In the records below, take the line containing "What do you see at coordinates (239, 667)" and every line following it, and write them out exactly.

* * * * *

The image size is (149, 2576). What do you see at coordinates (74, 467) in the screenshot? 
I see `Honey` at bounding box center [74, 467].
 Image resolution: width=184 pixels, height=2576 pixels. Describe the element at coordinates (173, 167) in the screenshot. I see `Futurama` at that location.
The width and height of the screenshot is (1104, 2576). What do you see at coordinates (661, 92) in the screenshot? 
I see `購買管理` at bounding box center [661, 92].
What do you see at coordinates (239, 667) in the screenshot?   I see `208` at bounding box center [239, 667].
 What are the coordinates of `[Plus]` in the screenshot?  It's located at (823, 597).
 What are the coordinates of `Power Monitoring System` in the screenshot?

* * * * *

(Result of this exercise)
What do you see at coordinates (239, 667) in the screenshot?   I see `208` at bounding box center [239, 667].
 What are the coordinates of `[Plus]` in the screenshot?  It's located at (823, 597).
 What are the coordinates of `Power Monitoring System` in the screenshot?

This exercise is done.